Mas se o conselho de Hayek continua actual, em particular num país onde o Partido Socialista conseguiu, em duas décadas, maniatar o empreendedorismo e congelar a ascensão social, colocando-se no centro de todas as decisões políticas e económicas relevantes para a vida dos cidadãos, é mais preocupante constatar que a principal razão que levou Hayek a não ser um conservador é a que leva os jovens da Iniciativa a abraçar o Liberalismo. Escreveu Hayek:

“Quando digo que o conservador não tem princípios, não quero sugerir que não tenha convicções morais. De facto, o típico conservador é geralmente um homem de fortes convicções morais.
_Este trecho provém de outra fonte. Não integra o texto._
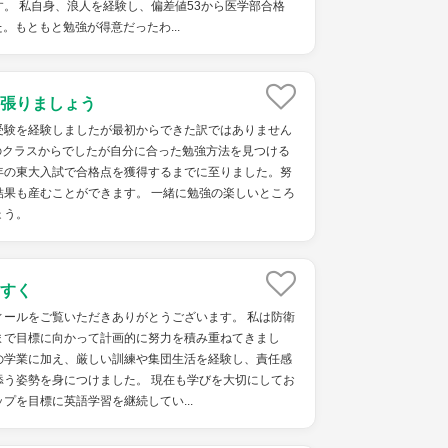
。 私自身、浪人を経験し、偏差値53から医学部合格
。もともと勉強が得意だったわ...
張りましょう
受験を経験しましたが最初からできた訳ではありません
のクラスからでしたが自分に合った勉強方法を見つける
年の東大入試で合格点を獲得するまでに至りました。努
結果も産むことができます。 一緒に勉強の楽しいところ
ょう。
すく
ィールをご覧いただきありがとうございます。 私は防衛
まで目標に向かって計画的に努力を積み重ねてきまし
の学業に加え、厳しい訓練や集団生活を経験し、責任感
添う姿勢を身につけました。 現在も学びを大切にしてお
ップを目標に英語学習を継続してい...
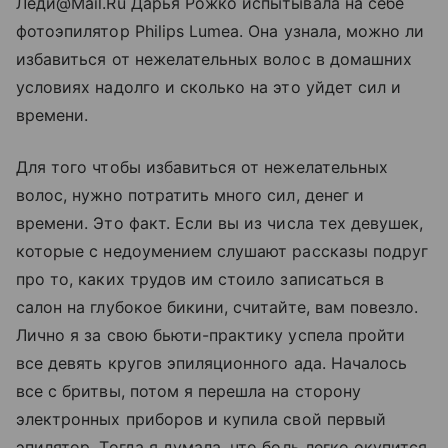
Леди@Mail.Ru Дарья Рожко испытывала на себе
фотоэпилятор Philips Lumea. Она узнала, можно ли
избавиться от нежелательных волос в домашних
условиях надолго и сколько на это уйдет сил и
времени.
Для того чтобы избавиться от нежелательных
волос, нужно потратить много сил, денег и
времени. Это факт. Если вы из числа тех девушек,
которые с недоумением слушают рассказы подруг
про то, каких трудов им стоило записаться в
салон на глубокое бикини, считайте, вам повезло.
Лично я за свою бьюти-практику успела пройти
все девять кругов эпиляционного ада. Началось
все с бритвы, потом я перешла на сторону
электронных приборов и купила свой первый
эпилятор. Тогда я думала, что боль легко окупится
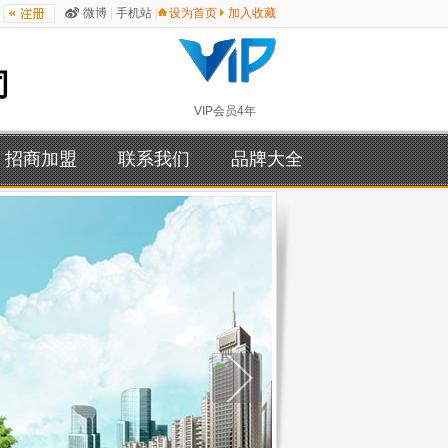
微博
|
手机站
|
设为首页
加入收藏
司
VIP会员4年
招商加盟
联系我们
品牌大全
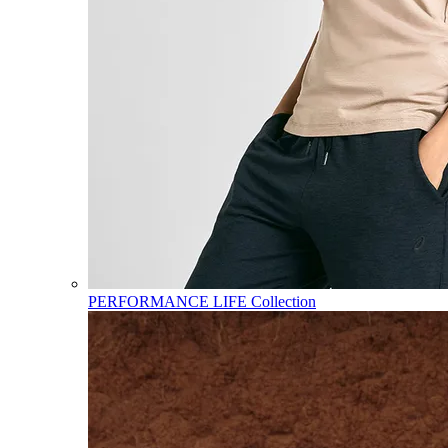
PERFORMANCE LIFE Collection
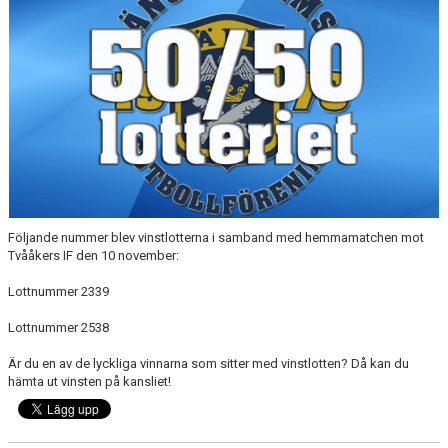
MEDLEMS OCH TRÄNINGSAVGIFTER
Följande nummer blev vinstlotterna i samband med hemmamatchen mot
Tvååkers IF den 10 november:
Lottnummer 2339
Lottnummer 2538
Är du en av de lyckliga vinnarna som sitter med vinstlotten? Då kan du
hämta ut vinsten på kansliet!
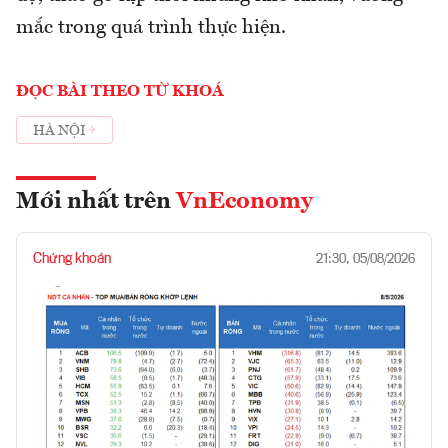
mắc trong quá trình thực hiện.
ĐỌC BÀI THEO TỪ KHOÁ
HÀ NỘI
Mới nhất trên
VnEconomy
Chứng khoán
21:30, 05/08/2026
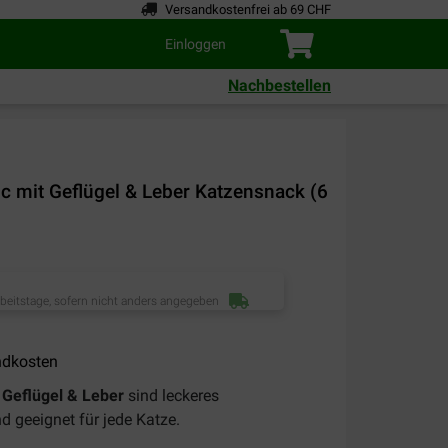
Versandkostenfrei ab 69 CHF
Einloggen
Nachbestellen
sic mit Geflügel & Leber Katzensnack (6
rbeitstage, sofern nicht anders angegeben
ndkosten
t Geflügel & Leber
sind leckeres
 geeignet für jede Katze.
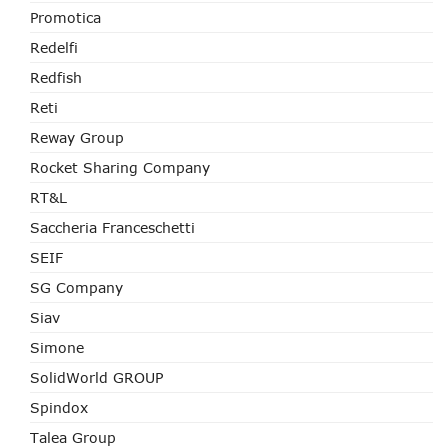
Promotica
Redelfi
Redfish
Reti
Reway Group
Rocket Sharing Company
RT&L
Saccheria Franceschetti
SEIF
SG Company
Siav
Simone
SolidWorld GROUP
Spindox
Talea Group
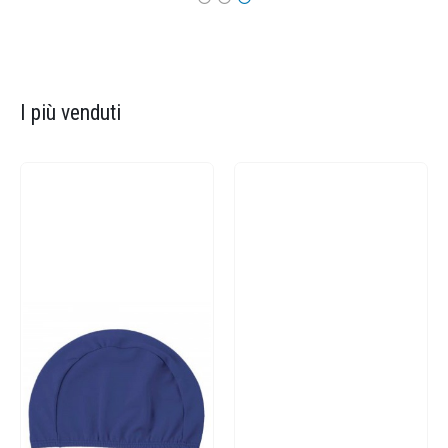
I più venduti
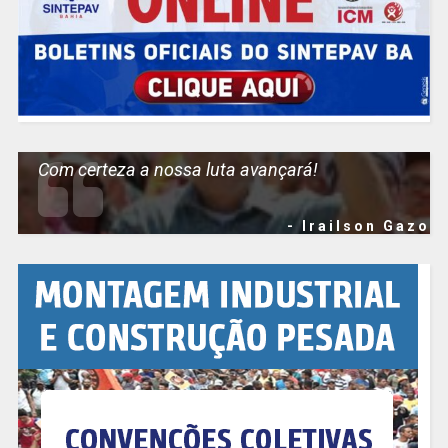
Com certeza a nossa luta avançará!
- Irailson Gazo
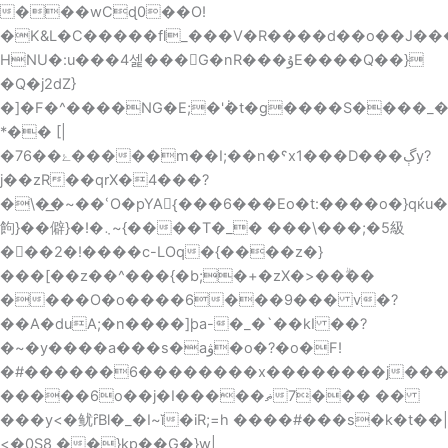
Skip
���wCɖ0��O!
to
�K&L�C�����fl_���V�R����d��o��J��
content
HNU�:u���4셅���G�nR���ۇE����Q��}
�Q�j2dZ}
�]�F�^����NG�E;�'݃�t�g����S����_��f���tB�4m�G��ج7{�s�>i��Ÿ�
*�� [|
�7ۓ��6�����m��I;��n�ˤx1���D���ڳy?
j��zR��qrX�4���?
�\�͟�~��ՙO�pYA{ُ���6���Eo�t:����o�}qќu�a;��~�w�R��;N
䬲}��僻}�!�܆~{����T�_� ���\���;�5級
���2�!����c-LOq�{����z�}
���[��z��^���{�b;�+�zX�>��ۗ��
����O�o����6���9��� v�?
��A�duA;�n����]þa-�_�`��kI ��?
�~�y����a���s�aۋ�o�?�o�F!
�#������6��������x��������j����
�����6o��j�I�ޡ����7��� ��
���y<�鱿ȓBl�_�I~ĭ�iR;=h ����#���s�k�t��|
<�0S8 ��}kp��G�}w|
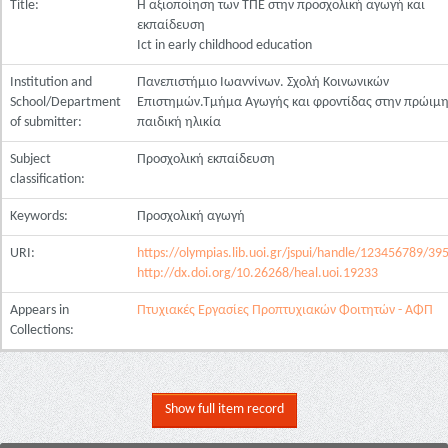
Title:
Η αξιοποίηση των ΤΠΕ στην προσχολική αγωγή και
εκπαίδευση
Ict in early childhood education
Institution and
Πανεπιστήμιο Ιωαννίνων. Σχολή Κοινωνικών
School/Department
Επιστημών.Τμήμα Αγωγής και φροντίδας στην πρώιμ
of submitter:
παιδική ηλικία
Subject
Προσχολική εκπαίδευση
classification:
Keywords:
Προσχολική αγωγή
URI:
https://olympias.lib.uoi.gr/jspui/handle/123456789/39
http://dx.doi.org/10.26268/heal.uoi.19233
Appears in
Πτυχιακές Εργασίες Προπτυχιακών Φοιτητών - ΑΦΠ
Collections:
Show full item record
O que quero dizer é que ele carece dos princípios políticos que lhe permitiriam trabalhar com pessoas com valores morais que difiram dos seus para construir um ordenamento político em que ambos possam obedecer às suas próprias convicções. O reconhecimento de tais princípios é o que permite a coexistência de diferentes conjuntos de valores e torna possível a construção de uma sociedade pacífica com o mínimo uso da força. A aceitação de tais princípios significa que aceitamos tolerar muita daquilo de que não gostamos.”

Admito que esta carapuça possa servir actualmente a muitos conservadores, mas não posso deixar de pensar que assenta como uma luva na cabeça de muitos dos que subiram ao estrado no passado fim-de-semana.